Raw token After pipeline Notes
~0.4 0.4 Leading ~ stripped
mg/mL mg/ml Lowercased, not a stop word
in (dropped) Stop word
25:75 25:75 Kept as-is (no leading/trailing to strip)
methanol:water; methanol:wat (stemmed) + methanol:water (original) Trailing ; stripped, then stemmed + dual-emitted
prepared prepar (stemmed) + prepared (original) Stemmed + dual-emitted
E21634-016 e21634-016 Lowercased, not a stop word, stem is unchanged

How index and query tokenizers work together

The design principle: expand at index time, simplify at query time.

At index time, a document containing "Experiment E21634-016 results" produces:

Position 1: "experi", "experiment"          (WORD, stemmed + original)
Position 2: "e21634-016", "e", "e21634",   (COMPLEX, full + sub-spans)
            "21634", "21634-", "21634-016",
            "-016", "016", ...
Position 3: "result", "results"             (WORD, stemmed + original)

At query time, a user searching for "016" produces:

Position 1: "016"                           (lowercased, no expansion needed)
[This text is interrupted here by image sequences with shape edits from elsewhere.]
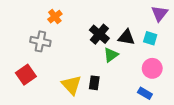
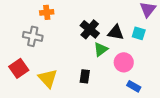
orange cross: (55, 17) -> (47, 12), turned 32
pink circle: (152, 68) -> (124, 62), moved
yellow triangle: (71, 85) -> (48, 78), moved

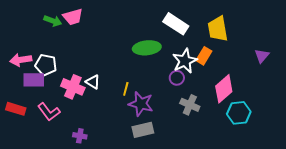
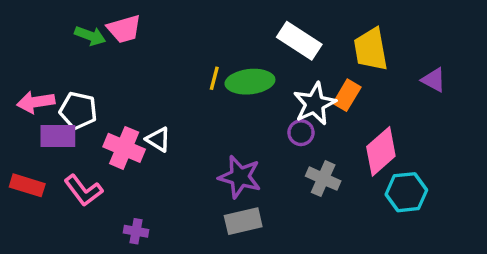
purple triangle: (262, 56) -> (434, 80), moved, turned -42
yellow line: (126, 89) -> (214, 78), moved

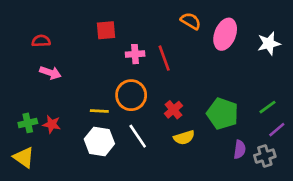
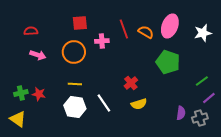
orange semicircle: (191, 21) -> (146, 32), moved
red line: (164, 58) -> (124, 29), moved
orange circle: (131, 95) -> (74, 52), moved
green pentagon: (222, 114) -> (168, 62), moved

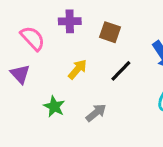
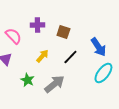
gray arrow: (96, 113) -> (54, 84), size x1.5

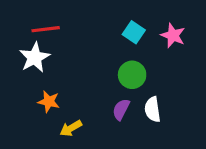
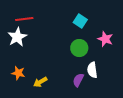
pink star: (173, 35) -> (105, 39), moved
orange star: (49, 102) -> (18, 73), moved
purple semicircle: (121, 109) -> (78, 80), moved

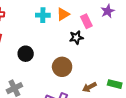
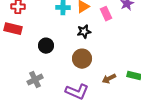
black star: (76, 37) -> (84, 32), moved

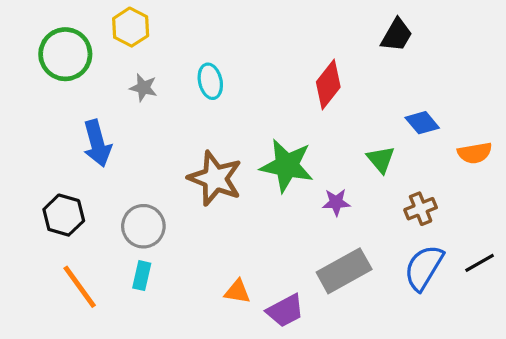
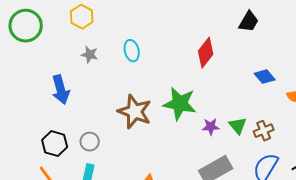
green circle: (65, 54) -> (26, 26), moved
green triangle: (381, 159) -> (238, 126), moved
black hexagon: (64, 215) -> (55, 144), moved
gray circle: (143, 226) -> (90, 142), size x0.7

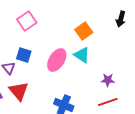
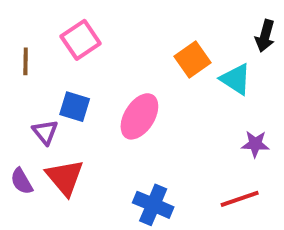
cyan triangle: (82, 55) -> (236, 79), moved
purple star: (108, 80) -> (255, 144), moved

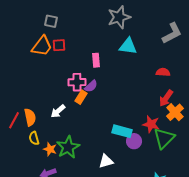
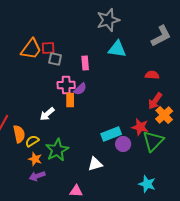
gray square: (51, 21) -> (55, 59), moved
orange rectangle: (81, 97) -> (70, 100), turned -32
orange semicircle: (30, 117) -> (19, 134), moved
cyan rectangle: (122, 131) -> (111, 134), turned -36
yellow semicircle: (34, 138) -> (32, 141), moved, turned 72
orange star: (50, 149) -> (35, 159), moved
The query's "016" matches the indexed sub-span "016" at position 2. A query for "E21634-016" matches the full indexed token. A query for "experiment results" matches via the stemmed forms.


Stop words

Source: tokenizer/default.rs (english_stop_words()) and tokenizer/compound/stop_words.rs

The default English stop word list matches Lucene 3.6's ENGLISH_STOP_WORDS_SET:

a, an, and, are, as, at, be, but, by, for, if, in, into, is, it, no, not, of, on, or, such, that, the, their, then, there, these, they, this, to, was, will, with

Custom stop word lists can be provided as an array of strings:

index.register_tokenizer("custom",
  type: :compound, mode: :index,
  stop_words: ["a", "the", "is", "custom_stop"])

Java source references

The Rust tokenizer code was ported from these Java classes:

Rust module Java class Purpose
compound/mod.rs FullIndexingAnalyser Index tokenizer pipeline
compound/query.rs PatentSafeQueryAnalyser Query tokenizer pipeline
compound/classifier.rs BlockTokenParsingFilter WORD/COMPLEX classification
compound/expander.rs ComplexTokenFilter N-gram sub-span expansion
compound/stop_words.rs SkippingStopFilter Stop word filtering (position-preserving)
compound/query.rs (strip_query_punctuation) PreOrPostPunctuationStripFilter Query punctuation stripping
compound/query.rs (is_query_filtered_char) SkippingPunctuationStopFilter Single-char punctuation skip
default.rs (standard Lucene analysers) Baseline pipeline components

The Rust test suite (compound/tests.rs) includes tests ported directly from the Java test classes: ComplexTokenFilterTest, ComplexTokenFilterJJPDExamplesTest, ComplexTokenFilterDNAStringTest, ComplexTokenFilterChemicalReactionTest, FullIndexingAnalyserTest, BlockTokenParserTest, and PatentSafeQueryAnalyserTest.